Echoing this, EAPM’s Horgan stated that it is clear that as well as top-down regulation in important areas such as data protection, IVDs, clinical trials and more, a bottom-up process also needs to be employed to make the most of these burgeoning new healthcare opportunities for the benefit of all patients.

He added that the meeting was intended to be a two-way street (or “Giant’s Causeway”, appropriately) linking the European Union to Northern Ireland and Northern Ireland back to Europe.

On that note, Lawler said: “This is a vital ebb-and-flow process that is required at grassroots level in all Member States, and will represent an important step along the road to sharing best practices and deciding actions by consensus.”

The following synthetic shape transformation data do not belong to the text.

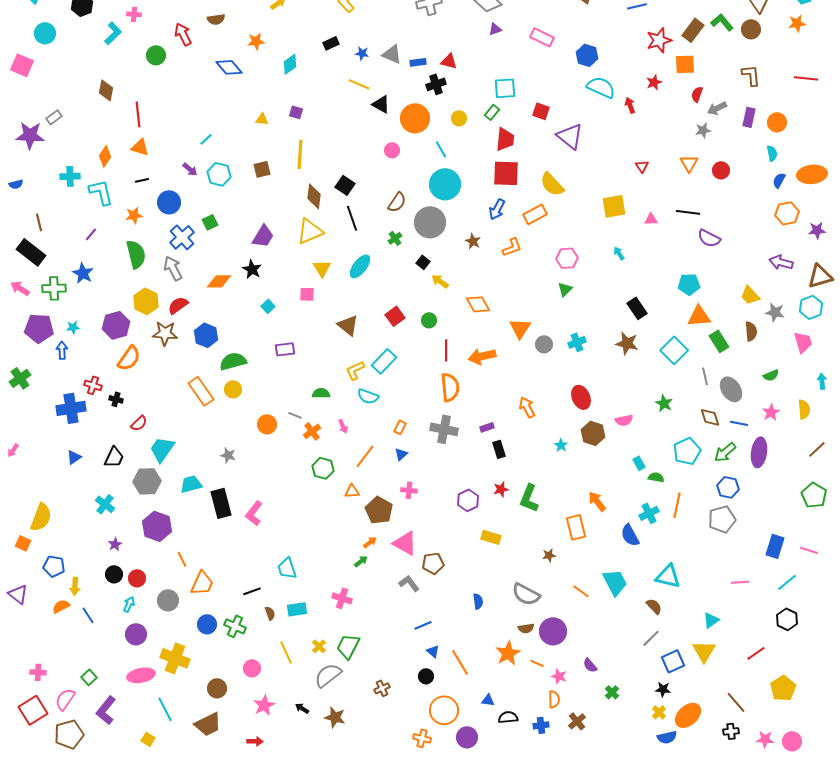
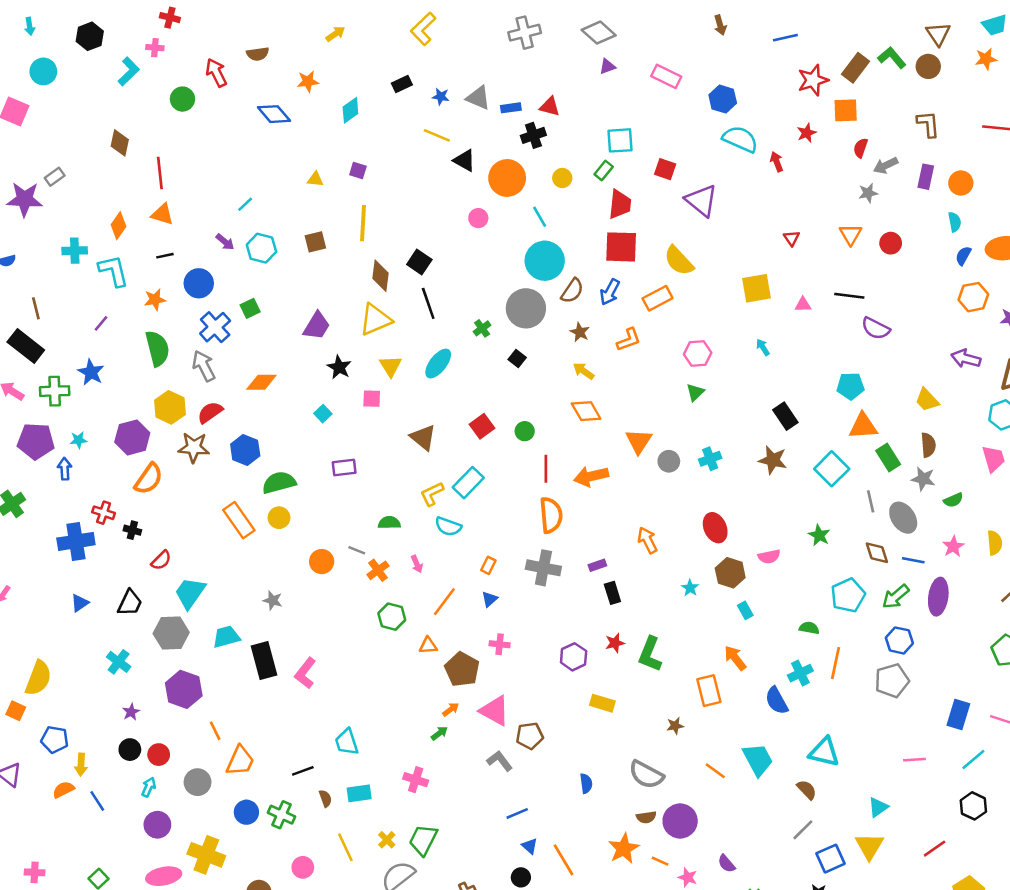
brown semicircle: (397, 202) -> (572, 291), moved
black star: (252, 269) -> (339, 367), moved
yellow arrow: (440, 281) -> (584, 371), moved
gray star: (775, 312) -> (923, 479), moved
cyan rectangle: (639, 463) -> (745, 610), moved

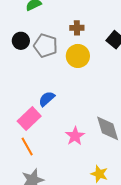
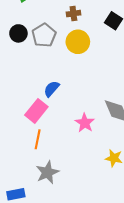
gray pentagon: (46, 46) -> (44, 35), turned 30
orange line: (27, 147) -> (38, 139), turned 48

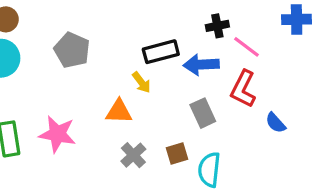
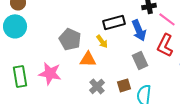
gray pentagon: (72, 50) -> (70, 39), moved
blue arrow: (201, 65) -> (139, 30), turned -110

Although Brussels-based – which helps to better engage with the European Commission, EU permanent representations and the European Parliament in the ‘Capital of Europe’ – EAPM aims to expand its work with the multi-stakeholder groups, and nations, that form its membership.

After this busy and successful gathering as Professor Mark Lawler outlined, now all eyes in Belfast in the sphere of personalised medicine are looking towards the planned EAPM Congress that the city will host next November, to be held after the Alliance’s fifth annual conference in Spring.

Provisionally titled  Personalising Health: A Global Imperative, each day of the congress will begin with a three-hour plenary session on a particular topic or topics. 

The congress will then break into various symposia on a daily basis which will act as think-tanks, with a last 90-minute plenary in the main hall during which selected think-tanks will report briefly and a Q&A will ensue.

Organisations will be invited to hold their own side meetings/roundtables and industry sponsored sessions in dedicated rooms, while an exhibition hall will also be on site with a view to showcasing the latest developments in technology that are being brought to the personalised medicine arena.

Said Horgan: “Our annual conferences to date have all been hugely successful and have produced demonstrably effective results. The proposed congress will take matters to a whole new level, being held over a longer period and engaging even more stakeholders.”